Runkle and colleagues concluded that complications during pregnancy and the first year after birth — including high blood pressure, mood and anxiety problems, gestational diabetes and postpartum hemorrhage — accounted for about 600 more emergency department visits, resulting in about $13 million in added costs in that same three‑month window.
A fragile safety net
Taken together, Runkle and Sugg’s research, along with McNeill’s experience, suggest that Helene did more than topple trees and power lines — it exposed how fragile western North Carolina’s health‑care safety net can be when primary care goes dark.
For McNeill, getting back online was just the start. He eventually reopened True Again Family Medicine with a small generator that powered a Starlink satellite internet dish on the roof. He rented a porta‑potty that he placed out back and supplied jugs of hauled‑in water so staff could wash their hands. He estimates he lost roughly $50,000 in productivity in the weeks after Helene.
“I was lucky — I had a very good support system,” McNeill said. “I did some of this myself, but I was able to rely on my business partners in the accountable care organization and some family members to help me get the generator and the water.”
McNeill said timing and his payment model made the difference.
“I have another income stream besides the fee‑for‑service,” he said. “I’m in contracts through my [accountable care organization] where I get value‑based payments in a big lump at the end of the year. When my fee‑for‑service dollars disappeared in November, my shared‑savings checks showed up, so I was able to make payroll and not lay anyone off.”
Preparing for the next storm
Now, as researchers track the long‑term fallout, doctors and public health experts are asking what needs to change before the next big storm.
In his latest Helene‑relief proposal, Gov. Josh Stein is asking lawmakers for $792 million more for western North Carolina, including money for microgrids and emergency communications that could help keep vital services online in the next disaster, but the plan does not explicitly dedicate funding to shoring up primary care and behavioral‑health access in the ways Sugg, Runkle and McNeill describe.
“I think we need more funding post‑Helene — particularly for mental and behavioral health for youth and for people 65 and older,” Sugg said.
“What we see in our paper is just the tip of the iceberg,” she continued. “These are the people who were able to get to an emergency department.

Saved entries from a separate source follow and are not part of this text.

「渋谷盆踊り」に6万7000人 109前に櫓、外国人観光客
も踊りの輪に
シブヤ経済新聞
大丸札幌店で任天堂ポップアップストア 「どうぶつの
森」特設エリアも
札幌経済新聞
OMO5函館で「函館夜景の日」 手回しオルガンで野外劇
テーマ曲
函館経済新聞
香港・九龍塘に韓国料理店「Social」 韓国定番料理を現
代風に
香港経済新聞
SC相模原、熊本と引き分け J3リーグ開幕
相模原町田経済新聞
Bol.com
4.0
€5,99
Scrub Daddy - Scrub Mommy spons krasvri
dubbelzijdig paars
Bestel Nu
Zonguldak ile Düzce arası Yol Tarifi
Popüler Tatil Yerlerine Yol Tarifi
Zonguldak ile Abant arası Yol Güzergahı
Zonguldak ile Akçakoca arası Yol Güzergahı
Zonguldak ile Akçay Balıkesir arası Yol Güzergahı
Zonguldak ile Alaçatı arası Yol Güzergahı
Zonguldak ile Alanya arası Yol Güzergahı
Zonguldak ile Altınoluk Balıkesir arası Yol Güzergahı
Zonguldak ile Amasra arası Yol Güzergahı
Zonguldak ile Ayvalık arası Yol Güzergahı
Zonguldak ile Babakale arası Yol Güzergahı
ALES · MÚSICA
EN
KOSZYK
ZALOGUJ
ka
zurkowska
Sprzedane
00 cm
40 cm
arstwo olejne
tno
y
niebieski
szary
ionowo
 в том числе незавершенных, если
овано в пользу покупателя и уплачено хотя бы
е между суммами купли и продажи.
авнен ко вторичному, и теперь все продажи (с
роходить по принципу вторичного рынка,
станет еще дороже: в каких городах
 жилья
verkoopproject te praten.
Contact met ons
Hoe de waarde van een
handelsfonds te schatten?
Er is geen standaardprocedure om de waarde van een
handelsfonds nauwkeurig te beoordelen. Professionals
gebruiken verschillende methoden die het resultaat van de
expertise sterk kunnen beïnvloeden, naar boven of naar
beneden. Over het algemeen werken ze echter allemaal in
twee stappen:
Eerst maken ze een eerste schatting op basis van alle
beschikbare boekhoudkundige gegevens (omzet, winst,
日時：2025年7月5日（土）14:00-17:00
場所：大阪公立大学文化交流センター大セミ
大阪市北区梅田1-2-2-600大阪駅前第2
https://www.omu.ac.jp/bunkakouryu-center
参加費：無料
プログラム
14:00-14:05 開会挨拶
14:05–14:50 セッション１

In some of the hardest‑hit, rural counties, utilization is actually lower, which suggests people still had needs but couldn’t get care.”
For the people who couldn’t access care, McNeill said there is a direct way insurers can help address this issue. He said that for telehealth to remain a viable option during future disasters, insurers need to keep paying for virtual visits at the same rate as in‑person appointments. If not, he warned, many practices will simply stop offering telehealth because it isn’t financially sustainable.
Runkle’s analysis of millions of dollars worth of emergency department visits in the months after Helene shows how easily gaps in primary care and mental health spill over into overcrowded emergency rooms. She said that western North Carolina won’t be ready for the next big storm unless policymakers treat “social infrastructure”— clinics, mobile units, telehealth and long‑term mental health support — as just as essential as roads and bridges.
“We’re still in recovery, and recovery isn’t a few months — it’s 10, 15, even 20 years,” Runkle said. “The mental health burden, especially for pregnant people and kids, is only going to grow if we don’t build up services now.”